Deleting emails to conceal information from a DOJ probe could be considered obstruction of justice, which could carry criminal penalties and fines.
The Justice Department was investigating DHS’s inspector general’s office in Texas for orders to falsify reports ahead of an office inspection in 2011.
A federal grand jury in Washington was convened to hear testimony over whether agents in the DHS OIG’s McAllen, Texas, field office fabricated “investigative activity” to show progress on misconduct cases involving Homeland Security employees, according to a report by the Center for Investigative Reporting.
The council overseeing the inspectors generals has an Integrity Committee within it that handles allegations against inspectors general.
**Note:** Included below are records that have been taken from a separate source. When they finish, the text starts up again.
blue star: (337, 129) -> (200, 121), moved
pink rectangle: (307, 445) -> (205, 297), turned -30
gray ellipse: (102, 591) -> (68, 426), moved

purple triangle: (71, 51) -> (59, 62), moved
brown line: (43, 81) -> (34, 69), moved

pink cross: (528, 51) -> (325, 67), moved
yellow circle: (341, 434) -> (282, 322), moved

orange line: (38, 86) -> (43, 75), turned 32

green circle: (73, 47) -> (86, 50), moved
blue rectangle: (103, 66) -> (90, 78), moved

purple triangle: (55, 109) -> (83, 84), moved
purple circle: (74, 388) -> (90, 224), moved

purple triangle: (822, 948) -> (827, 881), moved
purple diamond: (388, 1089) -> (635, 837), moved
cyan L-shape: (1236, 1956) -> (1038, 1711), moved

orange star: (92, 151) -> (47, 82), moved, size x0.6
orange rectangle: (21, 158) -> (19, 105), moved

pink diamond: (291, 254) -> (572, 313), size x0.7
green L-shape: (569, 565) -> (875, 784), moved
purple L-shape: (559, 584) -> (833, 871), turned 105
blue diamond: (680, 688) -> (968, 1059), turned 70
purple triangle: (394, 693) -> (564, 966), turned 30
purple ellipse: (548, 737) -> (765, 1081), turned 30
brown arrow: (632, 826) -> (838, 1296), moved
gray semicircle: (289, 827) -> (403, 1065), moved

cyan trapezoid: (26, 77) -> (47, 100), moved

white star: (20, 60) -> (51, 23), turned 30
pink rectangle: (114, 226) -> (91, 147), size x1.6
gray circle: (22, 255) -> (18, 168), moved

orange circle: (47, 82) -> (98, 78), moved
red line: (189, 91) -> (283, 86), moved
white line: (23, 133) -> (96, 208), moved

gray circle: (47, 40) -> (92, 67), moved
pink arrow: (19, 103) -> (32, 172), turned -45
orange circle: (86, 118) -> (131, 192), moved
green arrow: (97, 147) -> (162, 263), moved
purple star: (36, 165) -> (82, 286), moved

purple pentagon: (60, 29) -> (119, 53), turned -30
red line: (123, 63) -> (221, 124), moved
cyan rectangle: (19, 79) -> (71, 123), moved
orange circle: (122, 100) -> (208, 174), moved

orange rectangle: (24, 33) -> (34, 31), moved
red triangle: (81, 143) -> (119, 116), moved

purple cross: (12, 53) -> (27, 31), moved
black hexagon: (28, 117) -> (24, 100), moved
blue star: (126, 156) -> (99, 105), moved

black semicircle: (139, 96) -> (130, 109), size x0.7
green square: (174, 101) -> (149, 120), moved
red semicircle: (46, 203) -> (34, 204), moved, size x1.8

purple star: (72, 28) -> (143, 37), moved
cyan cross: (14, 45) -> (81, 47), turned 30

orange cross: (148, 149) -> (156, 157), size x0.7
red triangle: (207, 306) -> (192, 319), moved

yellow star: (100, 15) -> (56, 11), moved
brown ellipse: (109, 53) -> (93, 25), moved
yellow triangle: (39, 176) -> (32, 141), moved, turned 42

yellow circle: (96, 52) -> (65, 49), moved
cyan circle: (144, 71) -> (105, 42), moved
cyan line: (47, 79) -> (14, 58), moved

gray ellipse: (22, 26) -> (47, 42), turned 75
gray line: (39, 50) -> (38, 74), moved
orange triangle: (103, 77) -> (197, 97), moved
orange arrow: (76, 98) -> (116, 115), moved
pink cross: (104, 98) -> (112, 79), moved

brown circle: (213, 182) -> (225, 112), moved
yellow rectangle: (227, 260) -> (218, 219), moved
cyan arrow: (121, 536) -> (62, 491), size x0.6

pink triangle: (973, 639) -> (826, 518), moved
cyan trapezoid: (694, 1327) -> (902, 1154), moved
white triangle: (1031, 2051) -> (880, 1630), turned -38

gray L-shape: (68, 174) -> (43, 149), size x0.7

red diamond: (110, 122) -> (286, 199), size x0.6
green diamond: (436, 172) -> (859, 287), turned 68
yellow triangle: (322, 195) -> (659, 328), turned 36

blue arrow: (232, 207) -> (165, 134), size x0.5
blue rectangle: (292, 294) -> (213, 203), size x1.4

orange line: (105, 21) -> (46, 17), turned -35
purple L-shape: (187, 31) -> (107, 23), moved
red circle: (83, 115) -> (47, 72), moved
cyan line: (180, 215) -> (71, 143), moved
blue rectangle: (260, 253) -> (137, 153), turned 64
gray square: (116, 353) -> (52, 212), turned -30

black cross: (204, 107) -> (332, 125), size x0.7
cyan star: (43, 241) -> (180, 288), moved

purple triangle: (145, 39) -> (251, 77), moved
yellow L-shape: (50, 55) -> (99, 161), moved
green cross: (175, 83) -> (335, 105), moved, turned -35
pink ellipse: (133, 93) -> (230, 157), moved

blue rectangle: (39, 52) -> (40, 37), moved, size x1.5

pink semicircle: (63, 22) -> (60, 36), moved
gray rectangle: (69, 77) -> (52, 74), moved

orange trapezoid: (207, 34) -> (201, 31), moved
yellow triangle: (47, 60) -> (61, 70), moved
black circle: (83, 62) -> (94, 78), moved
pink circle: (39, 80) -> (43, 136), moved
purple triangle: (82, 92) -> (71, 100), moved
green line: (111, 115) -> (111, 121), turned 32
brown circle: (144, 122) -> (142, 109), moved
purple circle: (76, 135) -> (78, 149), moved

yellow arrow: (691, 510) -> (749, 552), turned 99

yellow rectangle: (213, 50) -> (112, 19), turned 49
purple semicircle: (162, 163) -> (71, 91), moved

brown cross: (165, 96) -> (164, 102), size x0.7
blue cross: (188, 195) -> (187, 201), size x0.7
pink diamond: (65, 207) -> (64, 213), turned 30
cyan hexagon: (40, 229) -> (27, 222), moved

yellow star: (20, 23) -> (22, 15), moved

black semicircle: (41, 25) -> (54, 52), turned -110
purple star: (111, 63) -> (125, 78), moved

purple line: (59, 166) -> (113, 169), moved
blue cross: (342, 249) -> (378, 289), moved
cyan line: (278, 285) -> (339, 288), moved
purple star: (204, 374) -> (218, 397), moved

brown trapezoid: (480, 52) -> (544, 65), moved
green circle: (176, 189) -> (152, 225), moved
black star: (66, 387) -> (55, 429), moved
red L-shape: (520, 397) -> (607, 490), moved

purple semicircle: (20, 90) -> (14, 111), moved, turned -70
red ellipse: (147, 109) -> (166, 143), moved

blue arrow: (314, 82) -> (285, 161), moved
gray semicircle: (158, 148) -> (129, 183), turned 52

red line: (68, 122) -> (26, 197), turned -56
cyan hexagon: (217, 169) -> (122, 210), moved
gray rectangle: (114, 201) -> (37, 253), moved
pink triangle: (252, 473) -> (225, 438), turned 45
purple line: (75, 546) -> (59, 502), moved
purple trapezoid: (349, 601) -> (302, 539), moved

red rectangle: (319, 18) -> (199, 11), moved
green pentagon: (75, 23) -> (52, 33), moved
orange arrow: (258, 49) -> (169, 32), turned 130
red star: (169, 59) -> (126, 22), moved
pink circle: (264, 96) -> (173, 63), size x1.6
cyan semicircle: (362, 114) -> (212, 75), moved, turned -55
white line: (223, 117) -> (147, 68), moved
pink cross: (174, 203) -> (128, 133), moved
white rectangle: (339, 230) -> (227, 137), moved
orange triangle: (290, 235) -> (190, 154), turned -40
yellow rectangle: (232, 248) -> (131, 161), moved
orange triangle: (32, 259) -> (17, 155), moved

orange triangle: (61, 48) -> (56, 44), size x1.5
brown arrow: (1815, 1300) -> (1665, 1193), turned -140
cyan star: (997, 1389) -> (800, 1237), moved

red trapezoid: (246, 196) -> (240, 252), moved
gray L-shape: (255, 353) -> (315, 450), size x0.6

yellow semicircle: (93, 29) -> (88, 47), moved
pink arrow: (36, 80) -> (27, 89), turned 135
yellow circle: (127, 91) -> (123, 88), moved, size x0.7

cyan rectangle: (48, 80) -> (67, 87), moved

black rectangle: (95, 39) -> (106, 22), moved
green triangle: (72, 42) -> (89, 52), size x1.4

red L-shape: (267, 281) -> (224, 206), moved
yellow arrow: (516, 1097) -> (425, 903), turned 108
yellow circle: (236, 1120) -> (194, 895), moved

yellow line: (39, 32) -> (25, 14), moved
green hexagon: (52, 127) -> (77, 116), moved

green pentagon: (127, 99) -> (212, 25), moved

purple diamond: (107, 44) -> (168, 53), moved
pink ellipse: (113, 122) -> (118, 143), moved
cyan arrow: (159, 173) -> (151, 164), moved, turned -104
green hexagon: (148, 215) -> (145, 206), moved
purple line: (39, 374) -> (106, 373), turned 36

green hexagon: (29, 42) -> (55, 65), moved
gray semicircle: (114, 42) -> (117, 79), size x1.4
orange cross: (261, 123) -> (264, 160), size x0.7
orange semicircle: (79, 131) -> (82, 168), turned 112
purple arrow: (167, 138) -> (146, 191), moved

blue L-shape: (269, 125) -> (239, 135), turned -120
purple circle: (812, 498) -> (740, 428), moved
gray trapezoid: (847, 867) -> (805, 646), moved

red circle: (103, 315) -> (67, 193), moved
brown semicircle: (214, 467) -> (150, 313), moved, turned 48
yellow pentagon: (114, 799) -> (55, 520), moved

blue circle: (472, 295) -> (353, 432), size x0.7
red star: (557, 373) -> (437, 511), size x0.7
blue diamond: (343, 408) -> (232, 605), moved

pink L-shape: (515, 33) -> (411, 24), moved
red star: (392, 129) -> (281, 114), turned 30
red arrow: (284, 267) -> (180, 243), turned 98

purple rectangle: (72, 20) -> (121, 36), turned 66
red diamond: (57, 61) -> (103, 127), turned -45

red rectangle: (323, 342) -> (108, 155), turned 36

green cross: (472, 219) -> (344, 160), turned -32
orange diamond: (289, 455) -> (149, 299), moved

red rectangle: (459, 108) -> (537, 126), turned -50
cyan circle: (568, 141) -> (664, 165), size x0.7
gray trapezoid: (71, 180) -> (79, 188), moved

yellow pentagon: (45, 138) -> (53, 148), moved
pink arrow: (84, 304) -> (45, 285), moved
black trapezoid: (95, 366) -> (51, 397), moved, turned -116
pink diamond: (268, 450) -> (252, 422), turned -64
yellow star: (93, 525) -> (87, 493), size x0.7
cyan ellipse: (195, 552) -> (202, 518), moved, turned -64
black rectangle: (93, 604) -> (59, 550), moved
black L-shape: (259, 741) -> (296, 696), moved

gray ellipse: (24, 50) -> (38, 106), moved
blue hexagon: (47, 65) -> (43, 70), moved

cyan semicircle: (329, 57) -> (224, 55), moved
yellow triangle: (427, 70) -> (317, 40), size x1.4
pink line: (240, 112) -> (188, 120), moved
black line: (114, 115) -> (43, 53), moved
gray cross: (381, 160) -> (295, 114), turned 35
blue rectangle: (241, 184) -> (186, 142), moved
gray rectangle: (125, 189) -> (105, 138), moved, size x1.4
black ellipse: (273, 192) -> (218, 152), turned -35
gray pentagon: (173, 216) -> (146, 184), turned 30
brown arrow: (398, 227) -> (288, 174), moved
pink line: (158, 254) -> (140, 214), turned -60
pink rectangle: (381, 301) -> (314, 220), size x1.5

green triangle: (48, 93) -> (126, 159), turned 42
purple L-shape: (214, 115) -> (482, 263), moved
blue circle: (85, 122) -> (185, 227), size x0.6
That committee is chaired by an FBI designee, and the council’s policies and procedure manual dictates that any allegation of potential criminal conduct should be referred to the Public Integrity Section of the DOJ.
A council spokesman referred questions to the Integrity Committee.
Chris Allen, a spokesman for the Integrity Committee, who also works at the FBI, said the FBI designee is only required to refer an allegation that is criminal in nature. He did not respond to a follow-up question about whether Edwards’ alleged deletion of emails would meet that threshold.
A Justice Department spokesman said the department has a policy of neither confirming nor denying whether a matter is under investigation.
Cheri Cannon, a partner at Tully Rinckey, a Washington, D.C., federal employment law firm who has worked with government ethics issues as a former senior Air Force executive civilian personnel lawyer, said the Integrity Committee should have referred the complaint that Edwards deleted months of emails related to a DOJ investigation, to DOJ’s Public Integrity section.
“This referral should have been done, but it’s not clear that it was done,” she said.
The lack of accountability demonstrated in Edwards’ case is extremely troubling, she said.
As the top acting watchdog for DHS, “Edwards is a senior executive who is held to a higher standard than General Schedule employees, and his integrity and ethics should be beyond reproach,” she said.
“To simply reassign Edwards to another [career government] job, without proposing disciplinary action — a suspension or removal from federal service — for documented and substantiated federal ethics violations, is not what the American public deserves,” she said.
The allegations leveled against Edwards in the Senate report have given watchdog groups new evidence for their concern about President Obama’s failure to fill inspector-general vacancies. Edwards was serving as an acting inspector general for three years because Obama did not nominate someone for the top Senate-confirmed position.
There are currently nine inspector general vacancies throughout the executive branch, including at the Interior Department, the Agency for International Development and the Financial Deposit Insurance Corp.
Stan Brand, a Democratic ethics attorney, says the problems with the IG process far exceed the vacancies issue. Inspectors general are paid through the same department budget as senior officials within the same agency, he said. He also pointed out that the Council for Inspectors General on Integrity and Efficiency usually only meets four times a year and lacks the tools to investigate and hold inspectors general accountable for abuses.
“There’s too much layering — it’s a structural problem,” he said. “The IGs work within the framework of their individual agencies while they are supposed to be independent because they are, in effect, employees of those agencies.”
“They often respond to or are sensitive to the [department] secretary’s office in a way that outside, independent investigators wouldn’t be,” he added. “It’s a structural problem, and Congress needs to sort it out because it’s a mess.”